Олива не ответила и молча положила в чемодан свои джинсы. Никки присела рядом с ней. Какое-то время обе молчали.

— Когда ты едешь? — нарушила молчание Никки.

— Завтра утром, — отвечала Олива, — Если мы с Кузькой не можем ужиться под одной крышей — кто-то один должен уйти, и будет лучше, если уйду я.

— Мне очень жаль, правда…

— Не стоит, — хмуро отмахнулась Олива, — Ты здесь ни при чём, и ты это знаешь.

Никки смотрела на раздавленную горем подругу, на её сгорбленную фигуру и некрасивое исплаканное лицо, и испытывала двоякое чувство. С одной стороны — радость и облегчение, что с завтрашнего дня ей больше не придётся видеть ЭТО в своём доме. Но, наряду с этим, она чувствовала, что есть что-то неправильное в том, чтобы радоваться и купаться в счастье, когда рядом с тобой плачут и страдают. Никки никогда не умела утешать несчастных людей; но теперь ей впервые захотелось сказать Оливе напоследок что-нибудь тёплое, чтобы хоть как-то загладить эту непростую ситуацию.

— Оля, ты обязательно будешь счастлива! У тебя всё будет хорошо, правда-правда... Я уверена в этом!

Олива поморщилась, как человек со стопроцентным слухом, услышавший фальшивую ноту.

— Перестань, — грубо сказала она.

— Ты сейчас не веришь, но время лечит, — продолжала Никки, — И тебя тоже кто-нибудь полюбит по-настоящему... Как меня полюбил мой Вася...

Олива подняла глаза и вдруг полыхнула на Никки таким ненавидящим взором, что у той слова застряли в горле.

— А ты не обольщайся! — со злостью бросила она, — С чего это ты решила, что он тебя любит по-настоящему? С какой такой радости? Да ты надоешь ему максимум через полгода! Поматросит и бросит, — продолжала Олива, клокоча от ярости, — А даже если и женится на тебе, и детей настрогает — всё равно от тебя потом уйдёт, вот посмотришь! Или налево будет бегать, потому что он такой же кобель, как и все они...

Внезапно дверь распахнулась, и на пороге появился Кузька. Олива, затравленно глянув на него исподлобья, замолчала на полуслове.

— Продолжай, продолжай, — спокойно сказал Кузька.

Олива молча встала и отвернулась к окну.

— Да, Оля... — протянул он, — А Ккенг-то насчёт тебя прав был. Ещё давно, на форуме, понял, что ты за птица. Жаль вот только, что Вика этого пока не понимает. Но ничего, у меня будет время раскрыть ей глаза. И я раскрою, можешь не сомневаться... Так раскрою, что ты никогда больше в этот дом не попадёшь.

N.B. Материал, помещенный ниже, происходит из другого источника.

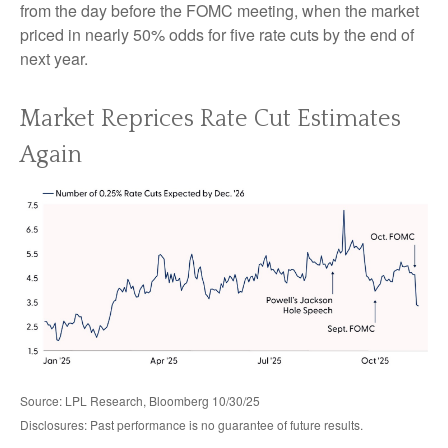
from the day before the FOMC meeting, when the market
priced in nearly 50% odds for five rate cuts by the end of
next year.
Market Reprices Rate Cut Estimates
Again
Source: LPL Research, Bloomberg 10/30/25
Disclosures: Past performance is no guarantee of future results.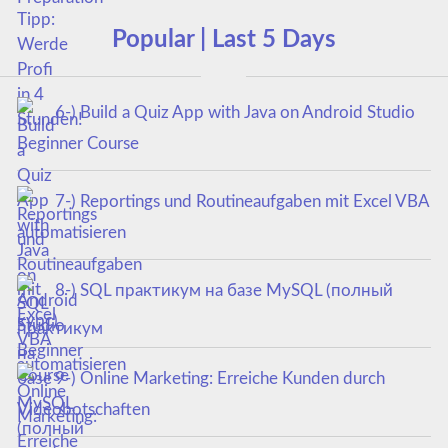
Popular | Last 5 Days
6-) Build a Quiz App with Java on Android Studio
Beginner Course
7-) Reportings und Routineaufgaben mit Excel VBA
automatisieren
8-) SQL практикум на базе MySQL (полный
курс)
9-) Online Marketing: Erreiche Kunden durch
Videobotschaften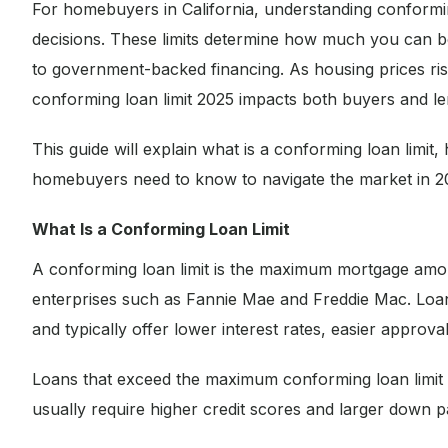
For homebuyers in California, understanding conformin
decisions. These limits determine how much you can bo
to government-backed financing. As housing prices rise
conforming loan limit 2025 impacts both buyers and le
This guide will explain what is a conforming loan limit
homebuyers need to know to navigate the market in 2
What Is a Conforming Loan Limit
A conforming loan limit is the maximum mortgage amo
enterprises such as Fannie Mae and Freddie Mac. Loans 
and typically offer lower interest rates, easier appro
Loans that exceed the maximum conforming loan limit
usually require higher credit scores and larger down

— И это при том, что я же вас и познакомила, — не оборачиваясь, пробормотала Олива, — Вот она, людская благодарность...

— Благодарность? — вскипел Кузька, — Какой благодарности ты ждёшь, Оля?! За то, что ты гадишь на каждом шагу и людям жизнь портишь? Окей, Салтыкову кровь попила, Ярпена довела до депрессии, теперь мне и Вике поднасрать пытаешься — дальше что? Кто следующая жертва? Паша, да? Паша?!

Олива молча опустилась на софу и, тяжело захлипав, спрятала лицо в рукавах вязаной кофты. Кузька с ненавистью глянул ей в затылок и закружил по комнате.

— Моя бы воля — на пушечный выстрел бы его к тебе не подпустил... Но, к сожалению, взрослый человек сам в ответе за свои решения. Жаль только, он пока не до конца осознаёт, на что подписался.

— Я ни на что ещё не подписывался, — раздался вдруг за спиной Оливы чей-то знакомый голос, — Но, знаешь, Вася, запинать и в грязь затоптать любого можно. Только лучше от этого не станет никому...

Олива быстро вытерла слёзы и обернулась.

В дверях комнаты стоял Тассадар и смотрел на неё своими огромными синими глазами.